I have no interest in his money
And I do not prize his gold.
The Lady Fortune, one of these allegorical characters, favors Fauvel for the moment, and so he prospers. She is most often represented in medieval art with the Wheel of Fortune, which was a popular symbolic image throughout the Middle Ages; sometimes you’re on top, and sometimes it’s crushing you. The piece O varium observes:
O fickle, ever-changing Fortune …
You cause uncertainty,
However, perversely raising the poor man
Up out of the dung
And lifting Fauvel to the sky
Knowing that Lady Fortune only favors him temporarily, Fauvel desires to marry her to secure a safe fate. She naturally resists but offers instead the figure of Vainglory as a bride more suited to him. The wedding is grand, and Fauvel invites many more allegorical figures, such as Fornication, Adultery, and Hypocrisy. A group of Virtues attends as well—Goodness, Repentance, Humility, and many others—and fights the Vices in a mock tournament the following day.
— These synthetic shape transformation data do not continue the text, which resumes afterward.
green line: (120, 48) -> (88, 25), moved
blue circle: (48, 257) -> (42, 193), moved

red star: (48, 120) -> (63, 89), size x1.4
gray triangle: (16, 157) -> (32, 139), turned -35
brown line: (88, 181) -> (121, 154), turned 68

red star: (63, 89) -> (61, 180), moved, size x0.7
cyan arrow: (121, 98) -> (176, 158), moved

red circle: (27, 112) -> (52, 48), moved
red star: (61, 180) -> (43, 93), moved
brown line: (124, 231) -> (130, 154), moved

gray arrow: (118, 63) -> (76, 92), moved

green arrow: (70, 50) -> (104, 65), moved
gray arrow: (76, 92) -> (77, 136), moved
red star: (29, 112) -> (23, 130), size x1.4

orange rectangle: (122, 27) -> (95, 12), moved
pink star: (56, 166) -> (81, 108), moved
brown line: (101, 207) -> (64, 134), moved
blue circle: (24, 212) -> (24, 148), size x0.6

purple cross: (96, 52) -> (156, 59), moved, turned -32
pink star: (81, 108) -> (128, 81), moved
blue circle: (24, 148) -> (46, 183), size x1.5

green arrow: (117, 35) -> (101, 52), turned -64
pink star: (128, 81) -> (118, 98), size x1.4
Fauvel and his bride retire to the bedchamber, while outside revelers celebrate by m
aking noise and singing dirty little songs and snippets of tunes, featuring such charming lyrics as “Lady if your oven is hot,” “Your beautiful mouth will kiss my ass,” and “Thirty-four moldy farts.”
At the tournament the next day, the Vices are defeated one after another. Lady Fortune predicts that Fauvel will one day fall, but not before doing considerable damage to the land. Fauvel and Vainglory will produce many children, little Fauvels that will run rampant and scatter vice and corruption everywhere. The poem ends by noting that many fear the damage and ruin that Fauvel and his offspring are spreading throughout France, but the author is confident that it will end one day. The poem’s final lines have a sentiment that musicians would appreciate: “Now I need a drink of wine. God! Let me have it!”
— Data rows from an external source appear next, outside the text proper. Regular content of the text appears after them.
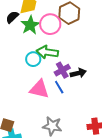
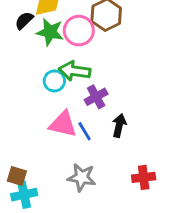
green star: (30, 25) -> (50, 32), turned -30
black arrow: (78, 73) -> (119, 126), moved, turned -63
blue line: (59, 87) -> (85, 131), moved

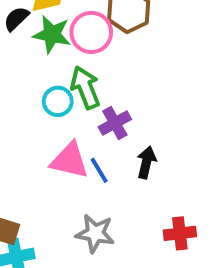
green arrow: (74, 71) -> (85, 88), turned 60

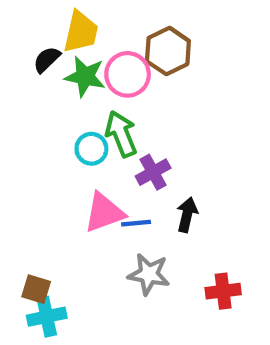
pink triangle: (70, 160) -> (104, 213), turned -33
blue line: (99, 170) -> (136, 223), turned -64
gray star: (95, 233) -> (149, 274), moved

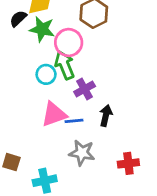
pink circle: (128, 74) -> (69, 42), moved
cyan cross: (47, 317) -> (45, 181), moved

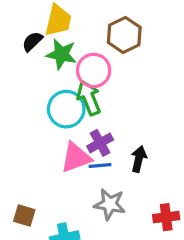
cyan circle: (46, 74) -> (66, 109), size x1.5
purple cross: (85, 89) -> (100, 143), moved

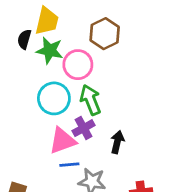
black semicircle: (32, 41) -> (24, 39), turned -30
green arrow: (89, 98) -> (91, 100), moved
blue line: (100, 166) -> (69, 165), moved

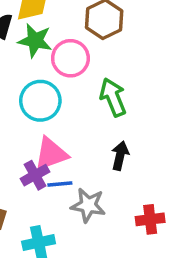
green arrow: (91, 100) -> (113, 97), moved
purple cross: (84, 128) -> (35, 175), moved

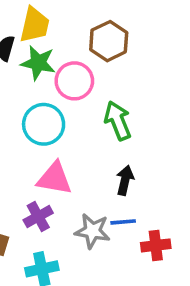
pink triangle: (51, 154) -> (54, 179), turned 30
purple cross: (35, 175) -> (38, 217), moved
blue line: (60, 184) -> (123, 222), moved

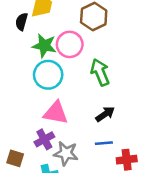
green star: (38, 63) -> (44, 46), moved
black arrow: (125, 180) -> (105, 114), turned 42
gray star: (92, 231) -> (66, 153), moved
Although this strange masterpiece of words and music was quite controversial at the time for daring to ridicule the court and Church, it survived and was written down in a beautifully illustrated manuscript. We don’t quite know how it was intended to be performed, or even whether it was performed. It may have been done as a kind of early opera, with a narrator reading the main poem and pausing for the vocal pieces to be sung as interludes; instruments were probably also used. Maybe different readers recited the voices for different characters. Given its length, it would have needed to be performed over the course of several evenings, perhaps as after-dinner entertainment.
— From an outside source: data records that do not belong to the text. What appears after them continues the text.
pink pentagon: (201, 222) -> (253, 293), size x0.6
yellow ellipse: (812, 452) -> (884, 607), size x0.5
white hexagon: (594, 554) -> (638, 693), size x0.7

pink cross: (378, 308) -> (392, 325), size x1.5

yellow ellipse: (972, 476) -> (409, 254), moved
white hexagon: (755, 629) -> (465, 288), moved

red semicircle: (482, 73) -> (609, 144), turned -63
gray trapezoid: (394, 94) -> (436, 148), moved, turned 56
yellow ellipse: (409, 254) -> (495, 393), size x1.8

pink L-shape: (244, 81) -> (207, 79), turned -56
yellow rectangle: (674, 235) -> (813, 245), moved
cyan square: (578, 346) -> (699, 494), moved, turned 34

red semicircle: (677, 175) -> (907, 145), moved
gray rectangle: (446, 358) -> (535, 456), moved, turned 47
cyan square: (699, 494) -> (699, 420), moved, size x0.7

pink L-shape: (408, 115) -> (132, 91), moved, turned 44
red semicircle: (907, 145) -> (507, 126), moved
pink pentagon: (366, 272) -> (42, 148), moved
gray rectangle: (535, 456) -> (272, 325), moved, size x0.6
The Roman de Fauvel represents a growing awareness of institutional corruption and the attempts to speak out against it, though obviously within limits; it was written under the patronage of certain nobles to attack other nobles. It was not a revolutionary work in the sense of trying to overthrow the established order, but its authors had no problems holding up certain authorities to ridicule and explicitly hoping for better times to come. Unfortunately, as we’ve already seen, the fourteenth century would inflict a lot of terrible suffering before things would improve.